Reprodução InfoMONEY Uma mudança no Supremo Tribunal Federal alterou os rumos das investigações envolvendo a chamada “Operação Sem Desconto” e a atuação da CPI do INSS — um dos principais focos de desgaste do governo do presidente Luiz Inácio Lula da Silva e ponto de vulnerabilidade política do presidente do Congresso, Davi Alcolumbre.
A mudança ocorre após a saída do ministro Dias Toffoli da relatoria do caso e a entrada do ministro André Mendonça, que imprimiu novo ritmo às apurações.
Ontem, sexta-feira (20), Mendonça reverteu decisão anterior que impedia a CPI do INSS de acessar dados oriundos da quebra de sigilo fiscal e telemático do empresário Daniel Vorcaro, dono do Banco Master.
Antes, Toffoli havia determinado que apenas o presidente do Congresso tivesse acesso ao material — mesmo não sendo membro da CPI. Agora, por decisão do novo relator, a Presidência do Congresso deverá entregar imediatamente todo o conteúdo à Polícia Federal. A corporação ficará responsável pela análise das informações e deverá compartilhar as provas com os parlamentares da comissão.
Na decisão, Mendonça afirmou que a medida é adequada, necessária e proporcional para assegurar a continuidade das investigações e garantir a finalidade constitucional das CPIs.
Bastidores e tensão política
Nos bastidores, aliados de Alcolumbre classificaram a decisão como uma “vingança”, em referência ao episódio de 2021, quando o então presidente da Comissão de Constituição e Justiça retardou por meses a sabatina de Mendonça ao STF, na tentativa de viabilizar a indicação do ex-procurador-geral da República Augusto Aras. Na época, lideranças do Centrão viam Aras como alternativa mais alinhada aos interesses do grupo político. Agora, a percepção dentro do Congresso é de que o cenário antes considerado “controlado” passou a representar risco real de avanço das investigações.
Polícia Federal retoma protagonismo
Outra mudança relevante foi a autorização para que a Polícia Federal siga o fluxo normal das investigações, incluindo perícias no material apreendido e o agendamento de depoimentos nas dependências da corporação.
Anteriormente, o material havia sido lacrado e mantido sob custódia da Procuradoria-Geral da República, e alguns depoimentos estavam previstos para ocorrer no próprio STF.

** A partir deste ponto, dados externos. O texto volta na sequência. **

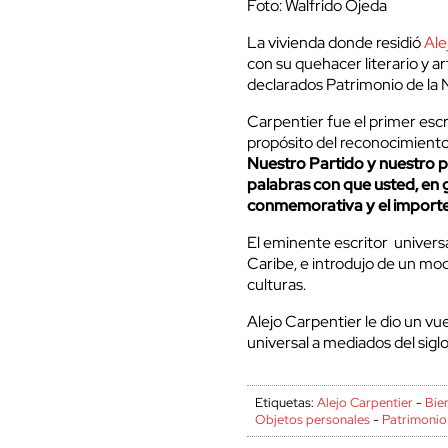
Foto: Walfrido Ojeda
La vivienda donde residió
Ale
con su quehacer literario y ar
declarados Patrimonio de la
Carpentier fue el primer escr
propósito del reconocimiento, 
Nuestro Partido y nuestro p
palabras con que usted, en 
conmemorativa y el importe
El eminente escritor universal
Caribe, e introdujo de un mod
culturas.
Alejo Carpentier le dio un vu
universal a mediados del sigl
Etiquetas:
Alejo Carpentier
-
Bien
Objetos personales
-
Patrimonio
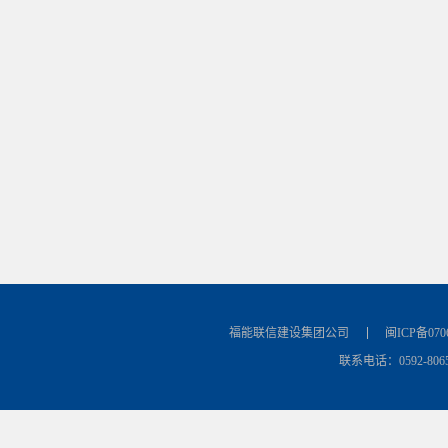
福能联信建设集团公司
闽ICP备070
联系电话：0592-8065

A relação entre Toffoli e a Polícia Federal vinha sendo marcada por embates públicos. O diretor-geral da corporação, Andrei Rodrigues, chegou a entregar ao presidente do STF, Edson Fachin, um relatório com indícios de conexões entre Toffoli e o empresário investigado. Por outro lado, Mendonça determinou que os policiais mantenham sigilo profissional rigoroso, inclusive sem compartilhar informações com superiores hierárquicos — decisão interpretada como tentativa de blindar a investigação de interferências externas.
Debate sobre foro privilegiado
A defesa de Vorcaro sustenta que o caso deve tramitar no STF em razão da menção ao deputado federal João Carlos Bacelar (PL-BA) em um contrato imobiliário apreendido. A tese havia sido acolhida por Toffoli, com parecer favorável do procurador-geral da República, Paulo Gonet, ao menos até eventual afastamento de repercussão envolvendo autoridade com foro privilegiado.
Apesar de reforçar a atuação da PF e ampliar o acesso da CPI às informações, o ministro Mendonça manteve o grau máximo de sigilo do processo (nível 3), preservando a confidencialidade reforçada do caso.
Novo cenário em Brasília
A mudança na relatoria e nas decisões do STF altera o equilíbrio político em Brasília. O que antes era visto como um processo sob controle do Congresso passa agora a ganhar novo impulso investigativo.
A definição sobre a manutenção ou não do foro privilegiado no Supremo poderá ser o próximo capítulo decisivo dessa investigação.